Ryan Bailie (born 15 July 1990) is an Australian triathlete. He won a bronze medal at the 2014 Commonwealth Games in the mixed relay event.

Early life
Bailie was born in South Africa before moving to Bunbury, Western Australia, where he lived until age 18. His sister Ashlee is also a triathlete.

Career
Bailie has competed in the ITU World Triathlon Series since 2012, with several top ten finishes, including a best finish of 5th in Auckland in 2014.
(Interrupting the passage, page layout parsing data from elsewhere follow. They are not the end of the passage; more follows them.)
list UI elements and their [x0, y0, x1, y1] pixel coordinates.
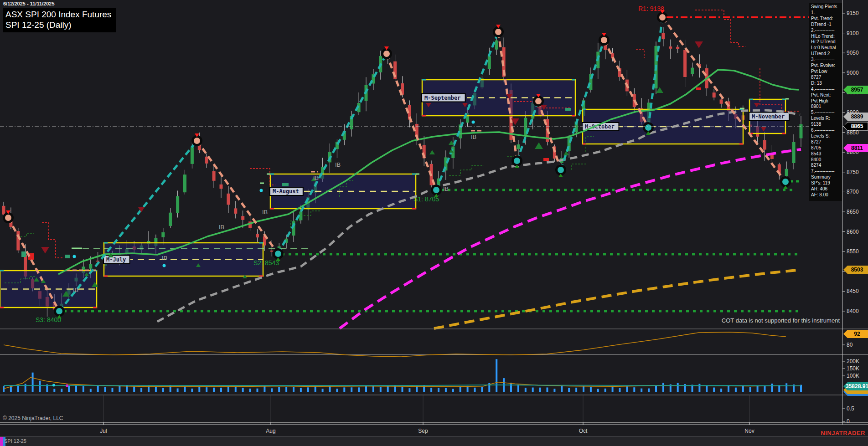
swing-pivots-line: UTrend 2: [811, 51, 841, 57]
swing-pivots-line: 4.-------------: [811, 87, 841, 92]
swing-pivots-line: 1.-------------: [811, 10, 841, 16]
green-order-marker: [565, 108, 571, 111]
candle-body: [713, 92, 716, 97]
last-price-tag: 8865: [851, 123, 863, 129]
swing-pivots-line: 7.-------------: [811, 169, 841, 174]
swing-pivots-line: D: 13: [811, 81, 841, 87]
candle-body: [161, 232, 165, 237]
red-order-marker: [543, 158, 549, 161]
swing-pivots-line: 8727: [811, 139, 841, 145]
cot-unsupported-notice: COT data is not supported for this instr…: [722, 317, 840, 324]
candle-body: [169, 213, 172, 226]
swing-pivots-line: 8543: [811, 151, 841, 157]
fast-ma-tag: 8957: [851, 87, 863, 93]
swing-pivots-line: Hi:2 UTrend: [811, 39, 841, 45]
tab-spi-12-25[interactable]: SPI 12-25: [4, 438, 26, 444]
price-tick-label: 8400: [847, 308, 859, 314]
swing-pivots-line: SP's: 119: [811, 180, 841, 186]
candle-body: [669, 46, 672, 49]
swing-high-marker: [4, 214, 13, 222]
swing-low-marker: [55, 307, 64, 316]
cyan-dot-marker: [73, 255, 76, 258]
swing-pivots-panel: Swing Pivots1.-------------Pvt. Trend:DT…: [809, 3, 842, 201]
price-tick-label: 8700: [847, 189, 859, 195]
swing-pivots-line: Levels S:: [811, 133, 841, 139]
ib-label: IB: [219, 224, 224, 231]
candle-body: [270, 251, 274, 251]
swing-pivots-line: 8400: [811, 157, 841, 163]
green-order-marker: [65, 255, 70, 258]
swing-pivots-line: 8901: [811, 104, 841, 110]
candle-body: [720, 99, 723, 103]
cyan-dot-marker: [163, 264, 166, 267]
swing-pivots-line: 6.-------------: [811, 128, 841, 133]
ninjatrader-logo: NINJATRADER: [821, 430, 865, 436]
panel-tick-label: 150K: [847, 365, 859, 372]
swing-low-marker: [644, 123, 653, 132]
cyan-dot-marker: [472, 121, 475, 124]
swing-pivots-line: 5.-------------: [811, 110, 841, 116]
candle-body: [683, 50, 687, 77]
swing-pivots-line: 8705: [811, 145, 841, 151]
tab-bar: SPI 12-25 NINJATRADER: [0, 436, 868, 446]
swing-pivots-line: Pvt Low: [811, 69, 841, 75]
candle-body: [16, 231, 20, 250]
panel-tick-label: 0: [847, 418, 850, 425]
swing-high-marker: [193, 137, 202, 145]
panel-tick-label: 200K: [847, 358, 859, 364]
swing-high-marker: [600, 36, 609, 45]
month-label: Aug: [266, 428, 275, 434]
date-range: 6/12/2025 - 11/11/2025: [3, 1, 55, 6]
candle-body: [191, 147, 194, 164]
price-tick-label: 8650: [847, 209, 859, 215]
candle-body: [256, 234, 259, 237]
candle-body: [96, 261, 99, 261]
swing-pivots-line: Pvt. Next:: [811, 92, 841, 98]
swing-pivots-line: AR: 406: [811, 186, 841, 192]
swing-pivots-line: 8274: [811, 163, 841, 169]
candle-body: [785, 169, 788, 176]
swing-high-marker: [658, 13, 667, 22]
mid-ma-tag: 8889: [851, 113, 863, 120]
swing-pivots-line: DTrend -1: [811, 22, 841, 28]
swing-high-marker: [494, 28, 503, 36]
chart-title-line1: ASX SPI 200 Index Futures: [5, 9, 111, 20]
candle-body: [676, 47, 679, 49]
candle-body: [495, 41, 498, 50]
swing-pivots-line: HiLo Trend:: [811, 34, 841, 40]
candle-body: [661, 33, 665, 39]
price-tick-label: 8600: [847, 229, 859, 235]
month-label: Oct: [579, 428, 588, 434]
month-box-label: M-August: [273, 188, 299, 195]
swing-pivots-line: AF: 8.00: [811, 192, 841, 198]
ib-label: IB: [335, 161, 341, 168]
price-chart-canvas[interactable]: M-JulyM-AugustM-SeptemberM-OctoberM-Nove…: [0, 0, 868, 446]
price-tick-label: 9050: [847, 50, 859, 56]
swing-pivots-line: Levels R:: [811, 116, 841, 122]
swing-high-marker: [382, 50, 391, 58]
month-box-label: M-November: [752, 113, 785, 120]
swing-low-marker: [513, 157, 522, 165]
cot-value-tag: 92: [854, 331, 860, 337]
price-tick-label: 8750: [847, 169, 859, 175]
swing-low-marker: [274, 250, 283, 258]
price-tick-label: 9000: [847, 70, 859, 76]
support-level-label: S2: 8543: [253, 259, 279, 267]
support-level-label: S3: 8400: [36, 316, 61, 323]
ninjatrader-chart-window: { "header": { "date_range": "6/12/2025 -…: [0, 0, 868, 446]
swing-pivots-line: Swing Pivots: [811, 4, 841, 10]
month-label: Sep: [418, 428, 428, 434]
volume-magenta-dot: [66, 384, 68, 387]
green-order-marker: [21, 251, 26, 257]
candle-body: [241, 216, 244, 220]
swing-pivots-line: 3.-------------: [811, 57, 841, 63]
swing-pivots-line: Lo:0 Neutral: [811, 45, 841, 51]
price-tick-label: 9100: [847, 30, 859, 36]
ib-label: IB: [443, 185, 449, 192]
swing-pivots-line: 9138: [811, 122, 841, 128]
ib-label: IB: [262, 209, 268, 215]
swing-pivots-line: Pvt. Trend:: [811, 16, 841, 22]
volume-value-tag: 35828.91: [846, 383, 868, 390]
swing-pivots-line: Summary: [811, 174, 841, 180]
swing-pivots-line: Pvt. Evolve:: [811, 63, 841, 69]
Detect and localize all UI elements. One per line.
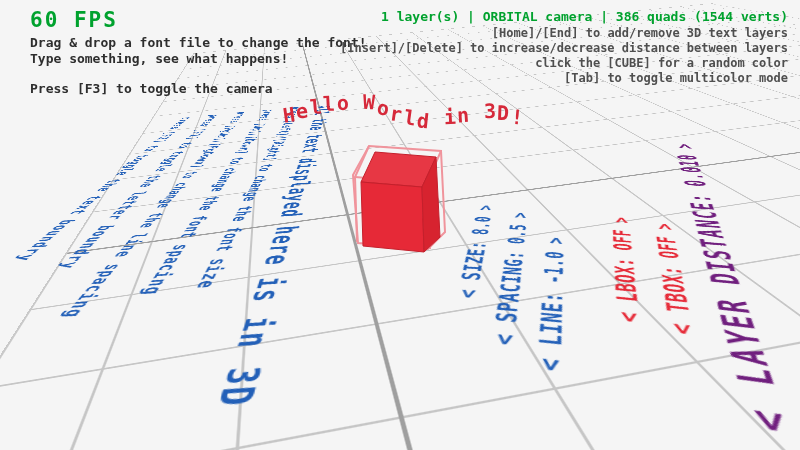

Ryan was a part of the Australian team at the 2014 Commonwealth Games in Glasgow. In the individual event he finished fifth in hot conditions. In the mixed relay, Bailie ran the anchor leg for the Australian team. In the final sprint Bailie outran Canada's Andrew Yorke to win the bronze medal, finishing one second behind Richard Murray of South Africa.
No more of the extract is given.